The Stories Behind the Art at Wentzville’s Multi-Generational Art Show

Rosemary Ziegler Quilted Book

The Crossroads Arts Council presents the 3rd annual SPANNING THE GENERATIONS “Senior to Senior” art show March 29, 30, and 31 at the Wentzville Community Center, 500 West Main Street, in Wentzville’s Historic Downtown. The show is open from 5 p.m. to 8 p.m. each night.

This visual art show is open to all professional and non-professional artists, senior in high school to senior citizen. It is free and open to the public. Come and discover the local artist who could be your neighbor and you never knew they had talent!

This year, as usual, has many fascinating stories behind the art. For example, several artists from Blank Canvas Studios (you may have seen them at the Mosaics street show in St. Charles) are represented with an amazing variety of art, including painting and felt sculpture. Blank Canvas is an art-based day program that provides services to adults with special needs. The studio is one of two similar programs run by the Missouri branch of Resources for Human Development, a non-profit based in Philadelphia.

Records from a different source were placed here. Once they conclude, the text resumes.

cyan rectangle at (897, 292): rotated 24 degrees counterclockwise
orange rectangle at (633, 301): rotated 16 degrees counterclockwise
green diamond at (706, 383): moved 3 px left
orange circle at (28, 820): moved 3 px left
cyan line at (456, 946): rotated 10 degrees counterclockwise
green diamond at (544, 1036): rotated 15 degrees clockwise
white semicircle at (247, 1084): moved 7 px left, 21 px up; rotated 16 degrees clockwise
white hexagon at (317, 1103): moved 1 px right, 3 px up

One of the award winners is a beautiful quilted book created by Rosemary Ziegler, who conceived the idea while living in Kirksville for a summer. She would spend the hot summer days quilting on her porch, and found herself discussing the meaning of life with Mormon missionaries who would pass by. The book is a visual record of her thoughts.

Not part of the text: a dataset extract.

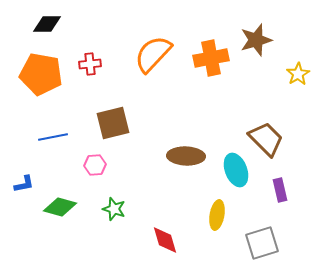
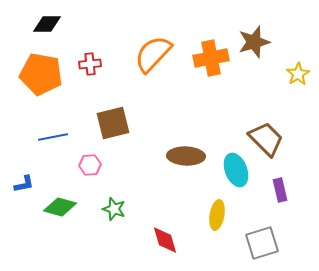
brown star: moved 2 px left, 2 px down
pink hexagon: moved 5 px left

Debbie Kindschuh, one of the jurors, is exhibiting handmade paper collages of water lilies, with the images and process reminding her of travels to Japan. She is teaching a paper collage class on Monday, May 8 at 6 p.m. at Progress Park Community Room.

Also exhibiting is Ishimwe Bertrand, a young artist from Rwanda. His family was devastated by the 1994 genocide. He and his brother are “paying it forward” by creating the Irembo Foundation to help parents earn money to send their children to school. Ishimwe will be in the St. Louis area this summer, and is looking for venues to exhibit his art and share his story.

Bruce Howard, another juror, is exhibiting a humorous painting titled Dedicated. It depicts a service dog studying at the library to be the best he can be. He was inspired a couple of years ago when a fellow artist was donating a painting for a fundraiser (the family is expected to pay $10,000 which is half the cost of raising and training a service dog) and
decided to contribute. The fundraiser was cancelled because the funds were raised by friends and family, so both paintings were sent to the wheel chair bound child. She loves them both and kept them. Bruce is working on a larger version to send to the service dog training center in Xenia, Ohio.

So, come discover the art that’s been hiding in your neighborhood, and learn the awesome stories behind them! Although this show has been judged and ribbons awarded, there is still a ribbon that has yet to be awarded: the PEOPLE’S CHOICE AWARD.

Come, see the art, jury the show for yourself, and select your favorite artist. Bring the kids.